- _Your assignment_: The word "icon": in how many lines of the records does it appear? Reply with the number alone.

- _Information_:
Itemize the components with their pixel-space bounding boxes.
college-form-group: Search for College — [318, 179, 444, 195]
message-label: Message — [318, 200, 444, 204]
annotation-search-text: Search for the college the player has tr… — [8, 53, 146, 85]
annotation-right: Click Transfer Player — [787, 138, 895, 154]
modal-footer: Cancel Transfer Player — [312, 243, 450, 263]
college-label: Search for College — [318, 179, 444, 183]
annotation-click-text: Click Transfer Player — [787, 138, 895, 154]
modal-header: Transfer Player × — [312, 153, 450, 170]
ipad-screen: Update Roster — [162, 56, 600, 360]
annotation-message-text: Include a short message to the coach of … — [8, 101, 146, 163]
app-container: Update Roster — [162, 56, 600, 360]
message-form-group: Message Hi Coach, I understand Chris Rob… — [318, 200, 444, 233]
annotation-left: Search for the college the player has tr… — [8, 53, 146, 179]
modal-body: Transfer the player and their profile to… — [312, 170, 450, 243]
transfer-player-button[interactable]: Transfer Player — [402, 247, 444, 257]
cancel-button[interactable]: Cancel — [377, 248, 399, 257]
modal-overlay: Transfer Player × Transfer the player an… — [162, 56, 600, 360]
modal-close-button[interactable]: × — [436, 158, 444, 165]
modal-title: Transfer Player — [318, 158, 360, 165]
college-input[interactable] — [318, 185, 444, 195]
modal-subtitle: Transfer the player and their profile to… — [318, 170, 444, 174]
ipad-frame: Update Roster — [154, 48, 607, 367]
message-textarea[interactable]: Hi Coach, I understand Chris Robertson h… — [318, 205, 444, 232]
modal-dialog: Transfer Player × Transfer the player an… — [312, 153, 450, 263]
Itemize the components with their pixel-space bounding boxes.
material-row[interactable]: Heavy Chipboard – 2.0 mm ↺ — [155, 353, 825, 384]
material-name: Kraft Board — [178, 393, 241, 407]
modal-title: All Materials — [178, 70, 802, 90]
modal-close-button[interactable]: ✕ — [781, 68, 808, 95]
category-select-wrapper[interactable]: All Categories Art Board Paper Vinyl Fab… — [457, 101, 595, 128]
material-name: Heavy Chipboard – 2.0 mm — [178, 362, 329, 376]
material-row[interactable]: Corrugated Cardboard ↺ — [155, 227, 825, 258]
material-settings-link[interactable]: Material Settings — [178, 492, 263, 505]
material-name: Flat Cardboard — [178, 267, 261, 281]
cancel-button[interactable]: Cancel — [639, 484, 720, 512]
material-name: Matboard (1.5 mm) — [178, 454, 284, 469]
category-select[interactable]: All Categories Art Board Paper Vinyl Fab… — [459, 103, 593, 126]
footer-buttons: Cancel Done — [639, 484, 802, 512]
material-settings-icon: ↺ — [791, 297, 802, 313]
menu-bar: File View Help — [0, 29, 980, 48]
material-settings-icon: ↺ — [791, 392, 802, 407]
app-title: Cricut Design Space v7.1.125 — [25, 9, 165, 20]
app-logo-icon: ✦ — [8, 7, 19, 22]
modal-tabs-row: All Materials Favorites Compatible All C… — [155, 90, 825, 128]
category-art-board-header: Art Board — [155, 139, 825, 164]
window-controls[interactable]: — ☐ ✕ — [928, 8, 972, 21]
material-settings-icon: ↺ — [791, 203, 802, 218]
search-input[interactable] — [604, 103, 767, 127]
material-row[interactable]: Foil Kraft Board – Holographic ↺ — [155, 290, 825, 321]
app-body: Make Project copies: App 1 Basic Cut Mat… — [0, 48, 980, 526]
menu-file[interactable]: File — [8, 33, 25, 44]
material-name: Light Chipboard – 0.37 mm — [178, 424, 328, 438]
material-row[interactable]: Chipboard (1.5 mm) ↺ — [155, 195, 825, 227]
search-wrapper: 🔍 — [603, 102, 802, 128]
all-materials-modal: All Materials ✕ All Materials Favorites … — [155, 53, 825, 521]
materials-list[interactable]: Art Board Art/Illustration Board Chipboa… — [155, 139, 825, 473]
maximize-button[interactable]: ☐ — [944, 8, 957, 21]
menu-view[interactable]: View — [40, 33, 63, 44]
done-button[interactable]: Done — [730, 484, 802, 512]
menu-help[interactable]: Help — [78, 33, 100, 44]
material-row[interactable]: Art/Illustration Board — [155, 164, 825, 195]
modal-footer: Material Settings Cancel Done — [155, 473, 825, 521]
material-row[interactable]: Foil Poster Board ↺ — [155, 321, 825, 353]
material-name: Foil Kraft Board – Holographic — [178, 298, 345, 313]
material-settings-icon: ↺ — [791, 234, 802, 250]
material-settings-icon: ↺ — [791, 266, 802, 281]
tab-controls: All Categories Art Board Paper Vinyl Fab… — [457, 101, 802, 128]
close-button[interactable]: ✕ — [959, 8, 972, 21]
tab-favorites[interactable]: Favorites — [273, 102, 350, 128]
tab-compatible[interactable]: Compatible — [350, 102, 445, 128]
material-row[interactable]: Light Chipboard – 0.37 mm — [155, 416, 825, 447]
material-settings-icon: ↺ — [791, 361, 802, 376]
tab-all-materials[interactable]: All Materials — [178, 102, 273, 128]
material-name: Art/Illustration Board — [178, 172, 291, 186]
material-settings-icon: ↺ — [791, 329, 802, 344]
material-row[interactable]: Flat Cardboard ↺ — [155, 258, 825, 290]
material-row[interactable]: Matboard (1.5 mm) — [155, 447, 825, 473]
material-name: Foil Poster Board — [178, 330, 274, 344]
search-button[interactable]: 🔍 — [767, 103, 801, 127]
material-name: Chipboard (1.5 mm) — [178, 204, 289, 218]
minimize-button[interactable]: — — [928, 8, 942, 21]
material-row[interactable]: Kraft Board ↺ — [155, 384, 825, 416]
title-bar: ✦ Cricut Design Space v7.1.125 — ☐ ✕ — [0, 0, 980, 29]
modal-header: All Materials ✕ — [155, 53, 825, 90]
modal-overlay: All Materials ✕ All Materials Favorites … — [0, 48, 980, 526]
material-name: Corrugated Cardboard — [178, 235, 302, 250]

- _Expected answer_: 8